In my other life, as well as being still involved with art, I was a Youth Care Worker, and a foster parent. I worked with, youth a risk, troubled kids, and young offenders for over twenty years. Granted, I could use my creative gifts at times with these kids, but generally, I was very busy and caught up with all of the demands and responsibilities of youth care work. This consisted of meetings, reports, being a liaison with the community, and with family members. First and foremost, I always saw my role as being an advocate for the youth I cared for throughout the years.
We live in a disposable society. This attitude tragically, and shamefully seems to have been applied to our children, as if they were throw away kids, and often are children without hope and love in a world that states and professes to believe that children are our so called greatest resource. Talk is cheap and empty.
The most frustrating thing for me, was not working with the youth directly. It was my vocation. In fact the most frustrating thing, was simply working within a broken system, that was mostly self-serving, and dysfunctional. I saw youth and families fall through the cracks, judges and social workers that didn't have a clue, and on too many occasions, I saw an appalling lack of support within the system. It was disheartening, disappointing and most of all heart breaking.
A good friend of mine posted this film that is disturbing, touching and very revealing. I hope it touches you.
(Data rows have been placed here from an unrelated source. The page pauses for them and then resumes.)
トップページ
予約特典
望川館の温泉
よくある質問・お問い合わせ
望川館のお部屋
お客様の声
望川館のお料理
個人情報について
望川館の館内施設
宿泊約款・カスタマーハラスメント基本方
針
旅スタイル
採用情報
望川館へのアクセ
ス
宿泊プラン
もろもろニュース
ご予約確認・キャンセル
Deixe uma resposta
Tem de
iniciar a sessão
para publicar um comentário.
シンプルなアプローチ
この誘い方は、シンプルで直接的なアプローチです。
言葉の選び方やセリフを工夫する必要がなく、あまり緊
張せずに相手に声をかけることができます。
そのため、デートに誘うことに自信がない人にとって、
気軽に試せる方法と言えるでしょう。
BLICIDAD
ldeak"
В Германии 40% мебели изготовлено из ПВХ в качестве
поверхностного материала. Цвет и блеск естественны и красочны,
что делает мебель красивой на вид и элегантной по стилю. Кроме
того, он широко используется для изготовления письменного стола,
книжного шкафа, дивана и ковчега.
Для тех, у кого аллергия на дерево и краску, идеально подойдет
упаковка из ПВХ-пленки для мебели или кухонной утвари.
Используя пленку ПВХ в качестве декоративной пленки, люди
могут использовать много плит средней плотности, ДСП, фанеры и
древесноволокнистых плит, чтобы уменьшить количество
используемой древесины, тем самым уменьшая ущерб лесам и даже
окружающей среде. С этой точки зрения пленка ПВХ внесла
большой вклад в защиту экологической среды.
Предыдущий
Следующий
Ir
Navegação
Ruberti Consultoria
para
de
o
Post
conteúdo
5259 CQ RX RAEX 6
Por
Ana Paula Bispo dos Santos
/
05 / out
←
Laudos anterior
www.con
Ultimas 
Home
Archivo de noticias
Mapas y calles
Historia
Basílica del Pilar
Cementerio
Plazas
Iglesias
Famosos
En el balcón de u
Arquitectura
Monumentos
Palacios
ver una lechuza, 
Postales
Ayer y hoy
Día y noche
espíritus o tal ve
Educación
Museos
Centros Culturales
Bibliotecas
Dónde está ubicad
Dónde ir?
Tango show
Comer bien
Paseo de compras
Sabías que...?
I am now past the day of considering foster care again or working as a youth care worker again, and focus primarily on my art work. There are many people who could and can, and I hope they do consider being a Youth Care Worker and or fostering.
The system of course is in dyer need of change, and reform. In the meantime there are many children and youth that need safe, secure and loving stable homes.
As a volunteer in the prison system, I know how many of the prisoners I got to know, started off as foster kids. They came from abusive situations, and where shunted from home, to home, to home, often in abusive situations growing up. It is not difficult to figure out how, and why so many of these, at one time children, ended up in so called 'youth jails' that pose as therapeutic facilities, and eventually find themselves within the prison system as adults. Once inside, there is next to no help available, many have mental health issues that are left untreated, and they are basically warehoused. It is staggering to learn the high percentage of inmates that have be sexually abused as children, and how many are First Nations. Upon release there is even less support and the cycle continues.
We have have a very serious crisis with our youth in Canada, in North America and throughout the world. I remain hopeful but it is difficult, when there are not enough people who care in the world, enough to make a difference.